Has the person had repeated fantasies or urges about engaging in sexual activity with a child generally 13 years or younger, or has he actually had sexual encounters with a child? If a psychiatrist sees an individual who has engaged in sexual contact with a child, the diagnosis of pedophilia should be strongly considered. (An individual who committed a single act of molestation while under the influence of drugs, for example, but who had not intentionally targeted a child and was unaware of the victim's age, would not receive the diagnosis. However, this of course in no way diminishes the seriousness of the act of molestation.) A person need not have actual sexual contact with a child to be diagnosed with pedophilia. A person who is preoccupied with sexual urges and fantasies that disturb his functioning (that is, negatively affect his relations with others or impair his ability to work effectively) could also be diagnosed as having pedophilia, even without ever engaging in a sex act with a child.

The fantasies, sexual urges or behaviors cause clinically significant distress or impairment in social, occupational or other important areas of functioning.

Is the problem clinically significant? That is, has it caused "significant distress or impairment in social, occupational or other important areas of functioning?" (Note: The same criterion is applied throughout the DSM-IV to other mental illnesses.) Under this criterion, a sexual encounter with a child constitutes "clinical significance."

To make a DSM-IV diagnosis, the psychiatrist assesses the individual for either clinically significant distress or clinically significant impairment. Most individuals with psychiatric symptoms experience a subjective sense of distress that may include feelings such as pain, anguish, dysphoria (unpleasant mood), shame, embarrassment or guilt. However, there are numerous situations in which the individual has symptoms or exhibits behaviors that do not cause any subjective sense of distress, but nonetheless would be judged "clinically significant" and warrant a diagnosis of a mental disorder if they come to the attention of a psychiatrist. In such situations, this judgment is based on whether the presentation causes significant impairment in one or more areas of functioning, including social, relational, occupational and academic functioning. For example, it is well recognized that many individuals who are experiencing serious problems related to substance abuse (e.g., violent behavior, poor work or poor school performance due to alcohol or other drug use) deny that their substance abuse is causing them any distress. Such individuals would be given a diagnosis of substance dependence or substance abuse, in spite of their denial, if the psychiatrist determines that these substance-induced problems are causing significant impairment. Similarly, many individuals who act on their pedophiliac urges claim that their behavior is nonproblematic and may even claim it is "beneficial" to the child. Nonetheless, the DSM-IV would consider such individuals to have pedophilia because, by definition, acting on pedophiliac urges is considered to be an impairment in functioning.

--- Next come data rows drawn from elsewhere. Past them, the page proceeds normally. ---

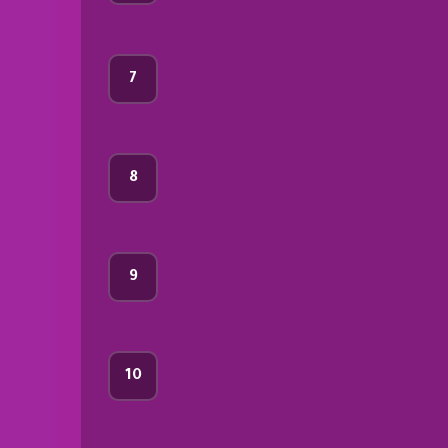
7
8
9
10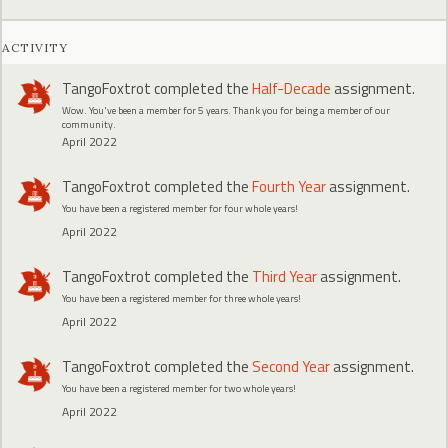
ACTIVITY
TangoFoxtrot
completed the
Half-Decade
assignment.
Wow. You've been a member for 5 years. Thank you for being a member of our
community.
April 2022
TangoFoxtrot
completed the
Fourth Year
assignment.
You have been a registered member for four whole years!
April 2022
TangoFoxtrot
completed the
Third Year
assignment.
You have been a registered member for three whole years!
April 2022
TangoFoxtrot
completed the
Second Year
assignment.
You have been a registered member for two whole years!
April 2022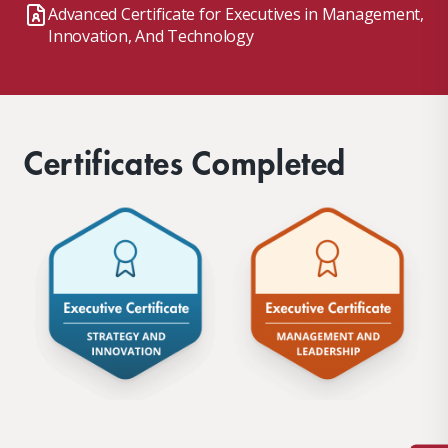
Advanced Certificate for Executives in Management,
Innovation, And Technology
Certificates Completed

The person is at least age 16 years and at least five years older than the child or children in Criterion A. Note: Do not include an individual in late adolescence involved in an ongoing sexual relationship with a 12- or 13- year-old.

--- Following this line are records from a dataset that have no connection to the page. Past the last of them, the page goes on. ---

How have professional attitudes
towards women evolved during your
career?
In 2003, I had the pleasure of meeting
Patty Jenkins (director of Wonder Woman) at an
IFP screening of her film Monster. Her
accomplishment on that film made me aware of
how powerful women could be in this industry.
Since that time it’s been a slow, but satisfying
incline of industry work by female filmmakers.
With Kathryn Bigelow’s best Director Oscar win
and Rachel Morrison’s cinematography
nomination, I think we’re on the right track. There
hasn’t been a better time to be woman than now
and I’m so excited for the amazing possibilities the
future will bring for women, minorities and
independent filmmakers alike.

Is the person at least 16 years old and at least five years older than the child who is the object of his fantasies or activities? Psychiatrists must use judgment when evaluating a person in late adolescence who is engaged in a single ongoing sexual relationship with a 12- or 13-year-old. Although such a person might not be considered as having pedophilia, such relationships often lead to other psychological, medical (e.g., sexually transmitted disease, pregnancy), social and family problems and should be strongly discouraged.